◆ PROVIDED INFORMATION
·····
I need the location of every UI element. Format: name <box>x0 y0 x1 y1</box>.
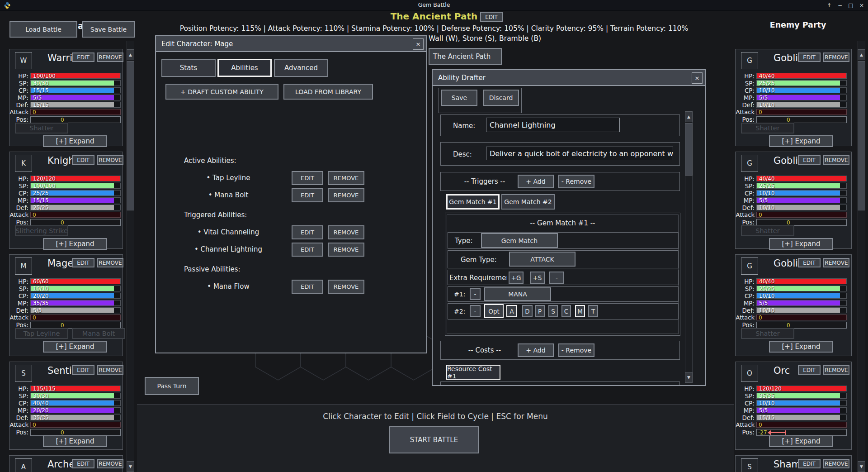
edit-ability-button[interactable]: EDIT <box>292 280 323 294</box>
edit-ability-button[interactable]: EDIT <box>292 243 323 257</box>
requirement-2-remove-button[interactable]: - <box>470 305 481 317</box>
stat-bar-hp[interactable]: 100/100 <box>30 73 121 79</box>
stat-bar-hp[interactable]: 40/40 <box>756 73 847 79</box>
attack-field[interactable]: 0 <box>30 422 121 428</box>
stat-bar-mp[interactable]: 5/5 <box>756 407 847 413</box>
req2-option-a[interactable]: A <box>506 305 517 317</box>
position-field[interactable]: 0 <box>30 219 121 226</box>
attack-field[interactable]: 0 <box>756 315 847 320</box>
edit-character-button[interactable]: EDIT <box>72 365 94 375</box>
trigger-type-button[interactable]: Gem Match <box>481 233 558 248</box>
stat-bar-mp[interactable]: 5/5 <box>756 197 847 203</box>
stat-bar-mp[interactable]: 5/5 <box>756 300 847 306</box>
edit-character-button[interactable]: EDIT <box>72 459 94 468</box>
expand-button[interactable]: [+] Expand <box>43 341 107 353</box>
remove-ability-button[interactable]: REMOVE <box>328 171 364 185</box>
stat-bar-sp[interactable]: 30/30 <box>30 80 121 86</box>
start-battle-button[interactable]: START BATTLE <box>389 426 479 453</box>
stat-bar-def[interactable]: 10/10 <box>756 307 847 313</box>
expand-button[interactable]: [+] Expand <box>769 238 833 250</box>
add-trigger-button[interactable]: + Add <box>518 175 554 188</box>
position-field[interactable]: 0 <box>756 322 847 329</box>
stat-bar-def[interactable]: 10/10 <box>756 205 847 210</box>
battle-title-edit-button[interactable]: EDIT <box>480 12 503 22</box>
stat-bar-cp[interactable]: 15/15 <box>30 87 121 93</box>
extra-requirement-button-2[interactable]: +S <box>530 272 545 284</box>
trigger-tab-2[interactable]: Gem Match #2 <box>501 194 555 210</box>
character-panel-orc[interactable]: OOrcEDITREMOVEHP:120/120SP:35/35CP:10/10… <box>735 362 852 450</box>
remove-character-button[interactable]: REMOVE <box>823 258 849 267</box>
stat-bar-def[interactable]: 15/15 <box>30 102 121 108</box>
position-field[interactable]: -27 <box>756 429 847 436</box>
stat-bar-cp[interactable]: 20/20 <box>30 293 121 299</box>
edit-character-button[interactable]: EDIT <box>798 459 821 468</box>
character-panel-archer[interactable]: AArcherEDITREMOVE <box>9 455 123 472</box>
position-field[interactable]: 0 <box>30 116 121 123</box>
remove-ability-button[interactable]: REMOVE <box>328 243 364 257</box>
scrollbar-thumb[interactable] <box>127 61 134 210</box>
req2-option-t[interactable]: T <box>588 305 598 317</box>
stat-bar-cp[interactable]: 10/10 <box>756 400 847 406</box>
ability-button-shatter[interactable]: Shatter <box>741 123 794 133</box>
scroll-up-icon[interactable]: ▲ <box>858 49 865 60</box>
character-panel-sentinel[interactable]: SSentinelEDITREMOVEHP:115/115SP:30/30CP:… <box>9 362 123 450</box>
remove-character-button[interactable]: REMOVE <box>97 459 123 468</box>
stat-bar-mp[interactable]: 35/35 <box>30 300 121 306</box>
expand-button[interactable]: [+] Expand <box>43 238 107 250</box>
req2-option-opt[interactable]: Opt <box>484 304 504 318</box>
extra-requirement-button-1[interactable]: +G <box>509 272 524 284</box>
remove-character-button[interactable]: REMOVE <box>823 459 849 468</box>
stat-bar-sp[interactable]: 35/35 <box>756 393 847 399</box>
expand-button[interactable]: [+] Expand <box>769 135 833 147</box>
maximize-icon[interactable]: □ <box>846 1 855 10</box>
req2-option-m[interactable]: M <box>575 305 585 317</box>
scroll-up-icon[interactable]: ▲ <box>127 49 134 60</box>
stat-bar-cp[interactable]: 10/10 <box>756 190 847 196</box>
trigger-tab-1[interactable]: Gem Match #1 <box>446 194 500 210</box>
stat-bar-def[interactable]: 5/5 <box>30 307 121 313</box>
edit-character-button[interactable]: EDIT <box>798 258 821 267</box>
stat-bar-hp[interactable]: 40/40 <box>756 278 847 284</box>
position-field[interactable]: 0 <box>30 322 121 329</box>
scrollbar-thumb[interactable] <box>685 123 693 176</box>
expand-button[interactable]: [+] Expand <box>43 135 107 147</box>
stat-bar-sp[interactable]: 10/10 <box>30 286 121 291</box>
left-party-scrollbar[interactable]: ▲ ▼ <box>127 41 134 472</box>
requirement-1-remove-button[interactable]: - <box>470 288 481 300</box>
discard-button[interactable]: Discard <box>483 90 519 106</box>
stat-bar-hp[interactable]: 115/115 <box>30 386 121 391</box>
pin-up-icon[interactable]: ↑ <box>825 1 834 10</box>
edit-dialog-titlebar[interactable]: Edit Character: Mage <box>156 36 426 52</box>
character-panel-goblin[interactable]: GGoblinEDITREMOVEHP:40/40SP:25/25CP:10/1… <box>735 152 852 249</box>
edit-character-button[interactable]: EDIT <box>72 52 94 62</box>
attack-field[interactable]: 0 <box>30 315 121 320</box>
remove-character-button[interactable]: REMOVE <box>823 52 849 62</box>
character-panel-warrior[interactable]: WWarriorEDITREMOVEHP:100/100SP:30/30CP:1… <box>9 49 123 146</box>
attack-field[interactable]: 0 <box>756 422 847 428</box>
position-field[interactable]: 0 <box>30 429 121 436</box>
drafter-scrollbar[interactable]: ▲ ▼ <box>685 111 693 382</box>
draft-custom-ability-button[interactable]: + DRAFT CUSTOM ABILITY <box>165 84 278 100</box>
req2-option-p[interactable]: P <box>535 305 545 317</box>
stat-bar-hp[interactable]: 60/60 <box>30 278 121 284</box>
remove-character-button[interactable]: REMOVE <box>823 365 849 375</box>
character-panel-shaman[interactable]: SShamanEDITREMOVE <box>735 455 852 472</box>
scroll-up-icon[interactable]: ▲ <box>685 111 693 122</box>
attack-field[interactable]: 0 <box>30 212 121 218</box>
req2-option-d[interactable]: D <box>522 305 533 317</box>
remove-character-button[interactable]: REMOVE <box>97 258 123 267</box>
req2-option-c[interactable]: C <box>561 305 571 317</box>
edit-character-button[interactable]: EDIT <box>72 258 94 267</box>
stat-bar-def[interactable]: 15/15 <box>756 415 847 420</box>
requirement-1-value-button[interactable]: MANA <box>484 287 551 301</box>
close-icon[interactable]: × <box>692 72 703 84</box>
save-button[interactable]: Save <box>441 90 477 106</box>
edit-character-button[interactable]: EDIT <box>798 155 821 165</box>
stat-bar-mp[interactable]: 15/15 <box>30 197 121 203</box>
enemy-party-scrollbar[interactable]: ▲ ▼ <box>858 41 865 472</box>
pass-turn-button[interactable]: Pass Turn <box>145 377 199 395</box>
stat-bar-mp[interactable]: 5/5 <box>30 95 121 100</box>
scrollbar-thumb[interactable] <box>858 61 865 210</box>
position-field[interactable]: 0 <box>756 219 847 226</box>
minimize-icon[interactable]: − <box>835 1 844 10</box>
·····
◆ BRIEF
Number of lines holding the word "battle" in the material: give this value and nothing more.

◆ WRITTEN REPLY
2